» **Goal of the exercise**:
Count the lines below that contain the word "vers" and give only the number.

» **Data under study**:
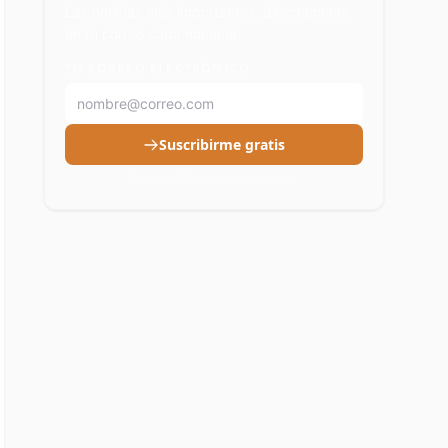
Las noticias más importantes, directamente
en tu correo cada mañana.
TU CORREO ELECTRÓNICO
Suscribirme gratis
Sin spam. Cancela cuando quieras.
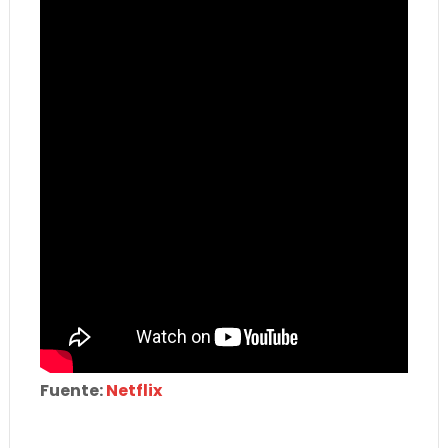
Fuente:
Netflix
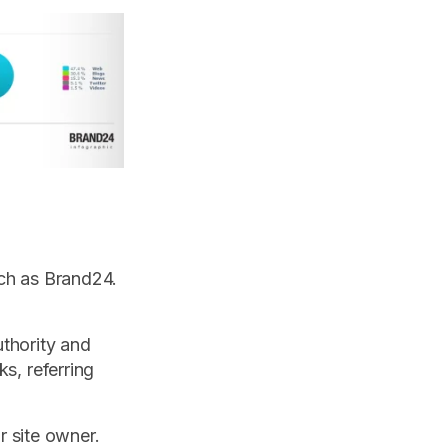
ch as Brand24.
thority and
s, referring
r site owner.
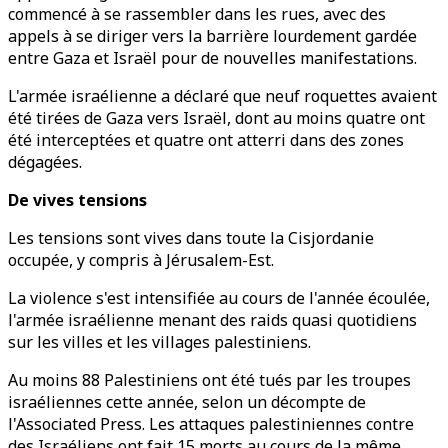
commencé à se rassembler dans les rues, avec des
appels à se diriger vers la barrière lourdement gardée
entre Gaza et Israël pour de nouvelles manifestations.
L'armée israélienne a déclaré que neuf roquettes avaient
été tirées de Gaza vers Israël, dont au moins quatre ont
été interceptées et quatre ont atterri dans des zones
dégagées.
De vives tensions
Les tensions sont vives dans toute la Cisjordanie
occupée, y compris à Jérusalem-Est.
La violence s'est intensifiée au cours de l'année écoulée,
l'armée israélienne menant des raids quasi quotidiens
sur les villes et les villages palestiniens.
Au moins 88 Palestiniens ont été tués par les troupes
israéliennes cette année, selon un décompte de
l'Associated Press. Les attaques palestiniennes contre
des Israéliens ont fait 15 morts au cours de la même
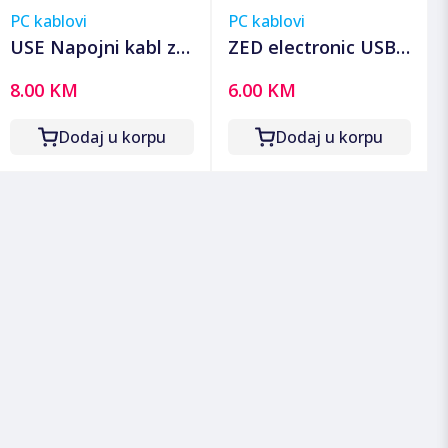
PC kablovi
PC kablovi
USE Napojni kabl za
ZED electronic USB
PC, dužina 2.0
produžni kabl,
8.00 KM
6.00 KM
metara - N 5
dužina 1.8 metara -
USBC/1,8
Dodaj u korpu
Dodaj u korpu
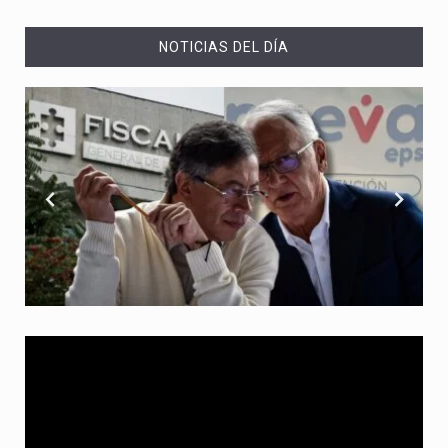
NOTICIAS DEL DÍA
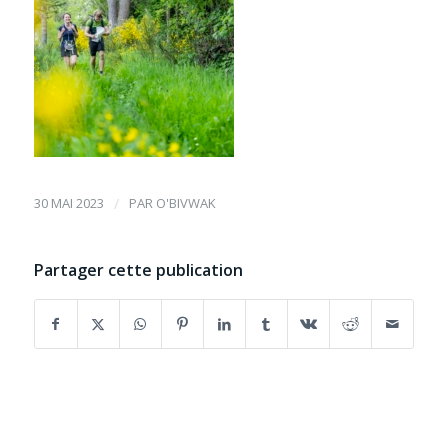
30 MAI 2023
/
PAR
O'BIVWAK
Partager cette publication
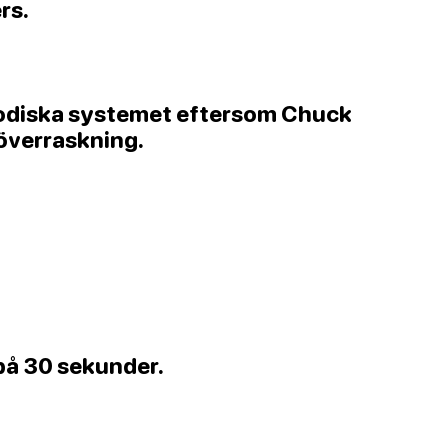
rs.
riodiska systemet eftersom Chuck
 överraskning.
 på 30 sekunder.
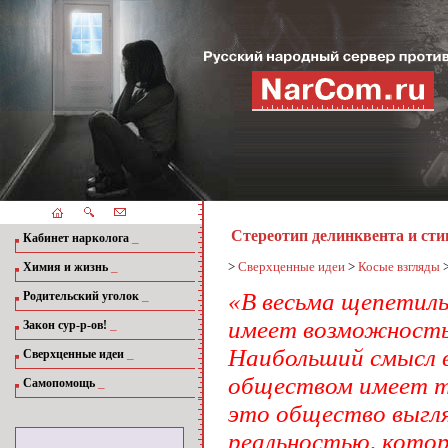
Стереотип делинквента и ст
_
Кабинет нарколога
_
>
Сверхценные идеи
>
Косые взгляды
Химия и жизнь
_
«В весьма щепетиль
Родительский уголок
имеет возможность 
_
Закон сур-р-ов!
Наибольший смысл в
_
Сверхценные идеи
обществом имеет то
_
Самопомощь
это общество выгл
реальнос­тью, котор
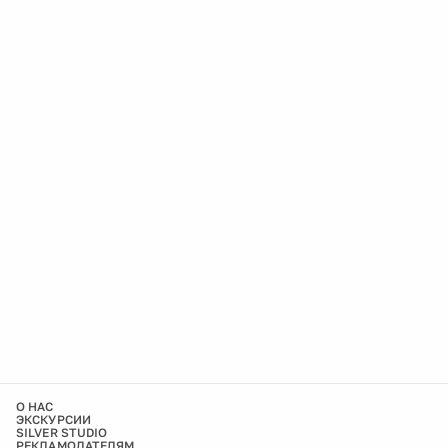
О НАС
ЭКСКУРСИИ
SILVER STUDIO
РЕКЛАМОДАТЕЛЯМ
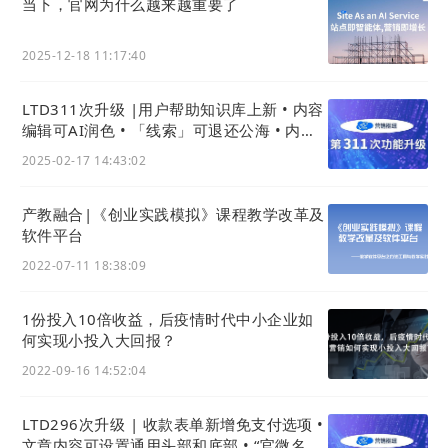
当下，官网为什么越来越重要了
2025-12-18 11:17:40
（《中小企业数字化赋能专项行动方案》文件）
LTD311次升级 |用户帮助知识库上新 • 内容
编辑可AI润色 • 「线索」可退还公海 • 内容
摘要生成用AI
这只是一个起点
,从技术团队的“业务导向”设
2025-02-17 14:43:02
计，到企业“可感知、见实效”的反馈表明：中小
产教融合|《创业实践模拟》课程教学改革及
企业数字化无需“大而全”的投入，抓住“先立阵
软件平台
地、再练能力”的节奏，就能在数字经济中找到
2022-07-11 18:38:09
自己的生存空间。正如尝鲜企业的共同感受：
1份投入10倍收益，后疫情时代中小企业如
何实现小投入大回报？
“用
AI
搭建的智能
站点
，不是‘跟风工具’，是把业务
2022-09-16 14:52:04
做得更扎实的‘破局钥匙’。”
LTD296次升级 | 收款表单新增免支付选项 •
文章内容可设置通用头部和底部 • “官微名片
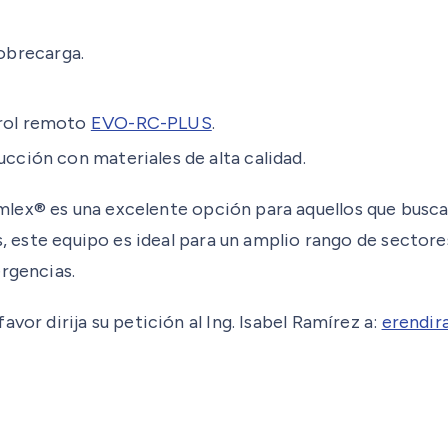
obrecarga.
trol remoto
EVO-RC-PLUS
.
ucción con materiales de alta calidad.
mlex® es una excelente opción para aquellos que buscan
s, este equipo es ideal para un amplio rango de sectore
ergencias.
vor dirija su petición al Ing. Isabel Ramírez a:
erendir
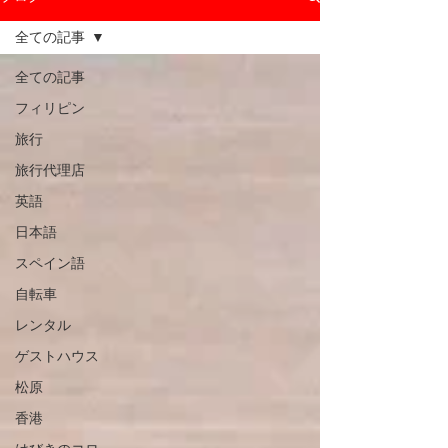
全ての記事
全ての記事
フィリピン
旅行
旅行代理店
英語
日本語
スペイン語
自転車
レンタル
ゲストハウス
松原
香港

» **Exercise output**:
2